The top four hog producers control two-thirds of the market while four companies control 85 percent of the beef industry, notes David Dayen, the executive editor of the liberal American Prospect magazine, in “Monopolized: Life in the Age of Corporate Power.”
Meanwhile, three processors control the sale of almost every chicken in America, points out Fordham University law professor Zephyr Teachout, at the start of “Break ‘Em Up: Recovering Our Freedom from Big AG, Big Tech, and Big Money.” In June, the Justice Department brought criminal price-fixing charges for pre-pandemic conduct against four poultry executives, including the CEO of Pilgrim’s Pride, one of the biggest U.S. chicken producers.
Meat shortages are just one example of why Dayen and Teachout could not have picked a better time to publish books advocating for more aggressive policing of monopolies.
Even before the pandemic, the rising power of Big Tech giants had already made antitrust a mainstream political issue for the first time in nearly a century, one resonating with populists on both the left and right. On July 29, members of Congress grilled the CEOs of Amazon, Apple, Facebook, and Google, asking whether they squelched competition.
Democratic Sen. Elizabeth Warren of Massachusetts promised to break up major technology companies during her presidential bid.
Every week brings new headlines about ongoing antitrust probes by the Justice Department, Federal Trade Commission, and state attorneys general led by Republican Ken Paxton of Texas. Earlier this month, for example, the Wall Street Journal reported the Federal Trade Commission is considering whether to take sworn testimony from Facebook CEO Mark Zuckerberg and COO Sheryl Sandberg.

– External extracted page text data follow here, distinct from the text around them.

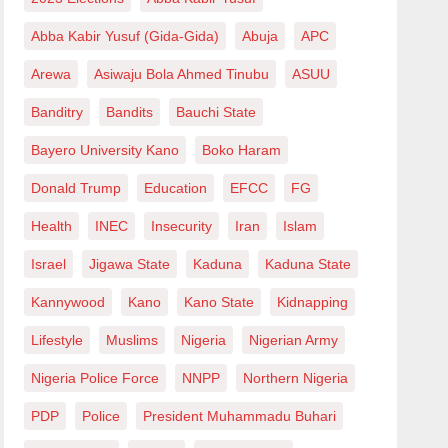
Abba Kabir Yusuf (Gida-Gida)
Abuja
APC
Arewa
Asiwaju Bola Ahmed Tinubu
ASUU
Banditry
Bandits
Bauchi State
Bayero University Kano
Boko Haram
Donald Trump
Education
EFCC
FG
Health
INEC
Insecurity
Iran
Islam
Israel
Jigawa State
Kaduna
Kaduna State
Kannywood
Kano
Kano State
Kidnapping
Lifestyle
Muslims
Nigeria
Nigerian Army
Nigeria Police Force
NNPP
Northern Nigeria
PDP
Police
President Muhammadu Buhari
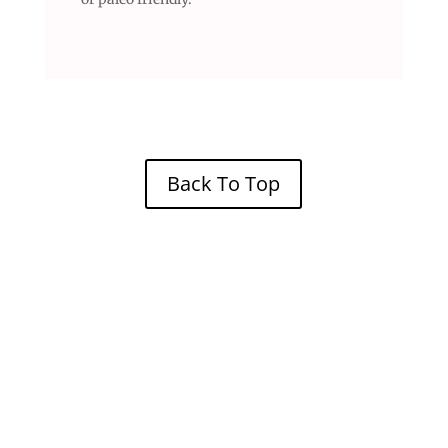
Back To Top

Dayen and Teachout detail how monopoly power extends well beyond Big Tech into every corner of the economy and our daily lives, from concert tickets to military contractors and rental houses to funeral homes. The resulting damage includes the “murder” of American journalism as Teachout puts it, middle class wage stagnation, and woefully inadequate rural Wi-Fi.
Teachout, a three-time progressive candidate for elected office in New York, uses particularly colorful language to describe the perpetrators. She equates Big Tech “monopoly bosses” with the mafia and singles out Amazon as “a vast infrastructure machine with an ambition to take over the body and soul of the country.”
Dayen focuses much of his fury on Wall Street bankers and their legal advisers who, along with executives and shareholders, get rich together off the “corporate money hose” of mergers and acquisitions.
Teachout argues that simply adopting an ethos of “ethical consumerism,” and boycotting Amazon isn’t enough. What’s needed is “a major, grassroots anti-monopoly movement” designed to “radically reshape our economy and democracy in the service of human needs,” she writes.
Teachout would bar companies from controlling more than 10 percent of their respective markets, break up Big Tech companies and regulate the pieces as public utilities. In her epilogue, Teachout lays out her vision of a glorious monopoly-free future in which Google has been cut up into 57 smaller pieces by 2040.
It is every writer’s nightmare to have a book overtaken by events pre-publication, and perhaps one or both of these authors might update their work before the paperback version comes out to reflect the ways the world has changed due to Covid-19.
All signs so far suggest the big are just getting bigger as consumers flock to the likes of Walmart, Amazon, and Target. Big Tech companies are taking advantage of the moment, using their cash stockpiles to buy smaller, weaker rivals. Amazon boasted of hiring 175,000 people due to surging orders and announced plans in June to buy Zoox, a driverless vehicle startup, that could help the company eliminate delivery drivers one day.
Government antitrust enforcers may prove even more willing to allow mergers between giant airlines or hotel chains suffering from the travel shutdown, for example, if the alternative is letting companies fail altogether.
Or perhaps the pandemic will herald the third great period of trust busting in American history, akin to the Progressive Era and New Deal. After all, given how this year has gone so far, anything is possible.